The cluster_fast and cluster_smallmem commands are based on UCLUST. A cluster is defined by one sequence, known as the centroid or representative sequence. Every sequence in the cluster must have similarity above a given identity threshold with the centroid, as shown in the figure below. In previous versions centroids were called seed sequences; this term is no longer used to avoid confusion with alignment seeds (matching words) in algorithms such as BLAST and UBLAST. The identity threshold (T) can be viewed as the radius of a cluster. Clustering commands include cluster_fast and cluister_smallmem.
Recommended identity ranges
UCLUST is effective at identities of ~50% and above for proteins and ~75% and above for nucleotides. At lower identities, this type of method is questionable because (i) alignment quality degrades and (ii) homology cannot be reliably determined from an alignment.
UCLUST is designed to find a set of clusters such that:
(1) All centroids have similarity < T to each other, and
(2) All member sequences have similarity >= T to a centroid.

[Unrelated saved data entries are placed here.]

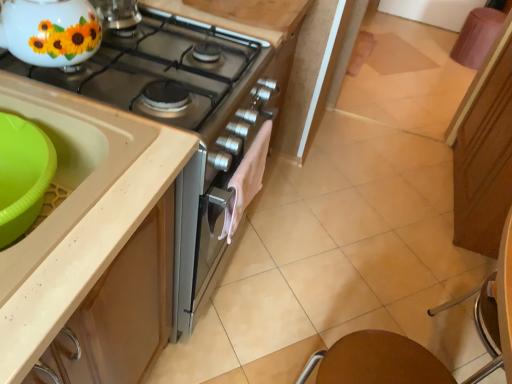 Question: Is metallic silver chair at lower right not inside white glossy teapot at upper left?

Choices:
 (A) yes
 (B) no

Answer: (A)

Question: Is metallic silver chair at lower right at the left side of white glossy teapot at upper left?

Choices:
 (A) no
 (B) yes

Answer: (A)

Question: From a real-world perspective, is metallic silver chair at lower right physically above white glossy teapot at upper left?

Choices:
 (A) no
 (B) yes

Answer: (A)

Question: Is white glossy teapot at upper left located within metallic silver chair at lower right?

Choices:
 (A) yes
 (B) no

Answer: (B)

Question: Is metallic silver chair at lower right touching white glossy teapot at upper left?

Choices:
 (A) yes
 (B) no

Answer: (B)

Question: From a real-world perspective, is pink fabric bar stool at upper right above or below green plastic sink at lower left, the 2th sink viewed from the front?

Choices:
 (A) below
 (B) above

Answer: (A)

Question: Considering their positions, is pink fabric bar stool at upper right located in front of or behind green plastic sink at lower left, positioned as the 1th sink in back-to-front order?

Choices:
 (A) front
 (B) behind

Answer: (B)

Question: Is pink fabric bar stool at upper right bigger or smaller than green plastic sink at lower left, the 2th sink viewed from the front?

Choices:
 (A) small
 (B) big

Answer: (B)

Question: Looking at their shapes, would you say pink fabric bar stool at upper right is wider or thinner than green plastic sink at lower left, positioned as the 1th sink in back-to-front order?

Choices:
 (A) thin
 (B) wide

Answer: (B)

Question: Looking at the image, does white glossy teapot at upper left seem bigger or smaller compared to brown matte table at lower right?

Choices:
 (A) big
 (B) small

Answer: (B)

Question: Is white glossy teapot at upper left wider or thinner than brown matte table at lower right?

Choices:
 (A) thin
 (B) wide

Answer: (A)

Question: Is point (33, 56) positioned closer to the camera than point (441, 375)?

Choices:
 (A) closer
 (B) farther

Answer: (A)

Question: From a real-world perspective, is white glossy teapot at upper left positioned above or below brown matte table at lower right?

Choices:
 (A) above
 (B) below

Answer: (A)

Question: Considering the positions of green plastic sink at lower left, positioned as the 1th sink in back-to-front order, and brown matte table at lower right in the image, is green plastic sink at lower left, positioned as the 1th sink in back-to-front order, bigger or smaller than brown matte table at lower right?

Choices:
 (A) big
 (B) small

Answer: (B)

Question: In terms of width, does green plastic sink at lower left, positioned as the 1th sink in back-to-front order, look wider or thinner when compared to brown matte table at lower right?

Choices:
 (A) thin
 (B) wide

Answer: (A)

With default parameters, the algorithm is heuristic and condition (1) is not guaranteed to hold, though in practice false negatives (two centroids with similarity >= T) are rare. Note that in general, many different clusterings will satisfy these criteria. For example, a sequence may match two different centroids with identity > T. Ideally, it will be assigned to the closest centroid, but there may be two or more at same distance, in which case the best cluster assignment is ambiguous and an arbitrary choice must be made.
Identities are computed using a global alignment. Clustering based on local alignments could easily be implemented in the USEARCH software, but I believe local clustering is fundamentally flawed. If you have a application that really needs it, I'll add support for local clustering.
Input sequence order
UCLUST is a greedy algorithm, and the order of the input sequences is important. In the cluister_smallmem command, sequences are processed in the order they appear in the input file. If the next sequence matches an existing centroid, it is assigned to that cluster, otherwise it becomes the centroid of a new cluster. This means that sequences should be ordered so that the most appropriate centroids tend to appear earlier in the file. The best order depends on the application; see UCLUST sort order for further discussion. The cluster_fast command can use the input sequence order (this is the default), or can sort by sequence length or by size annotation by specifying -sort length or -sort size, respectively..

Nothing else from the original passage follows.